Speech on floor of Congress
Federal Bureaucrats' Rule-Making
Says Gibbons, Is Strangling the West


copyright © 1997, Electric Nevada

Runaway rule-making by bureaucrats managing federal land agencies is beginning to strangle America's Western states, Nevada congressman Jim Gibbons told the U.S. House of Representatives this week
Unconstitutional usurpation of Congress's legislative powers by Department of Interior Secretary Bruce Babbitt and others has produced an increasingly monstrous bureaucratic dictatorship under which Westerners are struggling, said Nevada's Second District representative in the Wednesday speech.
The usurpation, asserted Gibbons, has become "so powerful and hurtful that it cripples the economy, puts a stranglehold on businesses and farms, destroys livelihoods and families, and yet seems unstoppable."
In the speech -- published Thursday in the Congressional Record under the title, "BLM Bullies" -- Gibbons said federal agencies operating in the western states are effectively depriving citizens in those states of their liberty.
"Americans are no longer free," he said. "They are chained to the dictatorship of bureaucratic monsters. It is time for Congress to stand up for its constitutional rights and the protection of the American people."
"This is exactly what I and the Subcommittee on National Parks and Public Lands intend to do tomorrow when we bring the BLM and the Department of the Interior



before our committee and the American people."
In the subcommittee hearings on Thursday, Gibbons confronted high Bureau of Land Management officials with an incident he'd reported on the House floor the day before (
see full text of Congressional Record statement).
In the account of a 1994 New Mexico incident given by Gibbons, shot-gun-wielding BLM officers had acted like abusive, lawless thugs. It was an example, suggested the congressman, of what Americans can expect if Bureau of Land Management policing plans go forward.
Broader law enforcement regulations were first proposed by the federal agency for itself last year. Eventually, this spring, under heavy political pressure from Western congressmen, Secretary Babbitt withdrew the proposed new rules. However, recently he and other agency officials have been asserting that current regulations authorize broad police powers for the agency in Western states.
In Thursday's hearing, the BLM's top law-enforcement supervisor, Hord Tipton, responded to Gibbons' account of the 1994 New Mexico


 
incident.
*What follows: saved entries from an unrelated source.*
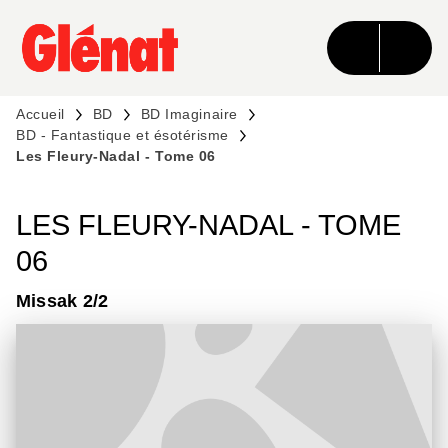
MENU
RECHERCHE
CONTENU
PIED DE PAGE
Accueil
BD
BD Imaginaire
BD - Fantastique et ésotérisme
Les Fleury-Nadal - Tome 06
LES FLEURY-NADAL - TOME
06
Missak 2/2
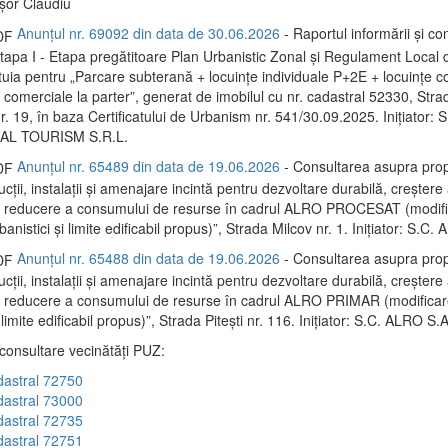
ișor Claudiu
Anunțul nr. 69092 din data de 30.06.2026
- Raportul informării și con
 Etapa I - Etapa pregătitoare Plan Urbanistic Zonal și Regulament Local
tuia pentru „Parcare subterană + locuințe individuale P+2E + locuințe co
 comerciale la parter”, generat de imobilul cu nr. cadastral 52330, Stra
nr. 19, în baza Certificatului de Urbanism nr. 541/30.09.2025. Inițiator
L TOURISM S.R.L.
Anunțul nr. 65489 din data de 19.06.2026
- Consultarea asupra prop
ții, instalații și amenajare incintă pentru dezvoltare durabilă, creștere 
și reducere a consumului de resurse în cadrul ALRO PROCESAT (modif
rbanistici și limite edificabil propus)”, Strada Milcov nr. 1. Inițiator: S.C.
Anunțul nr. 65488 din data de 19.06.2026
- Consultarea asupra prop
ții, instalații și amenajare incintă pentru dezvoltare durabilă, creștere 
i reducere a consumului de resurse în cadrul ALRO PRIMAR (modificare
i limite edificabil propus)”, Strada Pitești nr. 116. Inițiator: S.C. ALRO S.A
 consultare vecinătăți PUZ:
dastral 72750
dastral 73000
dastral 72735
dastral 72751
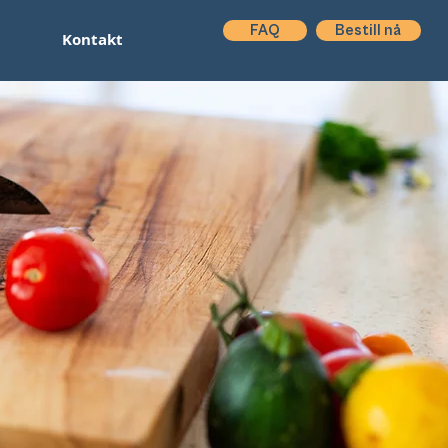
FAQ
Bestill nå
Kontakt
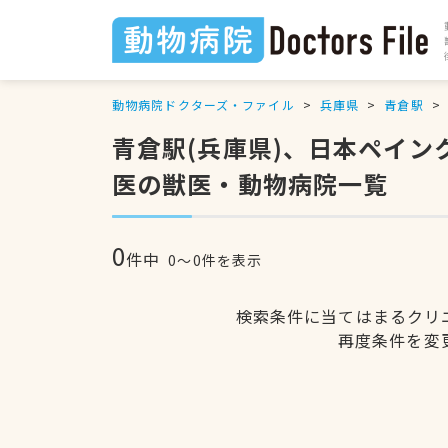
動物病院ドクターズ・ファイル
兵庫県
青倉駅
青倉駅(兵庫県)、日本ペイ
医の獣医・動物病院一覧
0
件中
0〜0件を表示
検索条件に当てはまるクリ
再度条件を変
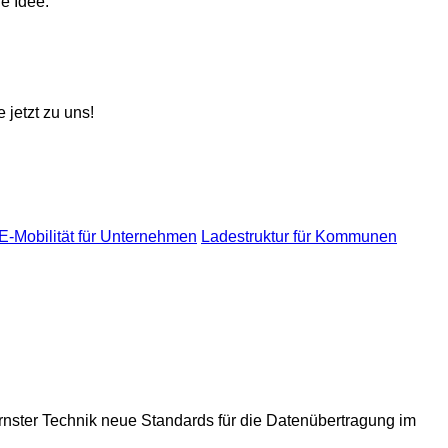
 jetzt zu uns!
E-Mobilität für Unternehmen
Ladestruktur für Kommunen
rnster Technik neue Standards für die Datenübertragung im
The individuals arrested by the BLM, said Tipton, had been under surveillance for alleged grand theft. And after the adults told their story to a federal grand jury, he said, federal authorities had successfully prosecuted them on perjury charges.
Gibbons though, did not relent. He called for Congress to make the federal agency shift the $12 million it currently budgets for police activities to other responsibilities.
"The proposed law enforcement regulations are an attempt to vastly, and in most cases unconstitutionally, expand the BLM's law enforcement authority by increasing the number and types of actions which may result in the violations of law and substantially increase penalties for violation of such regulations," said Gibbons in his statement Wednesday.
"It becomes very evident that these power hungry bureaucracies have designated themselves unconstitutional




police powers without having proper authority or training. The agents are turning into bullies with little respect for public safety or property."
Addressing -- as is the custom -- the speaker of the house, Gibbons said "Mr. Speaker, no longer are Americans free. They are chained to the dictatorship of bureaucratic monsters. It is time for Congress to stand up for its constitutional rights and the protection of the American people."
Federal agencies, he said, are now using their rule-making authority so incessantly it has "begun to put a stranglehold on the Western part of this country to the extent that it may never breathe again."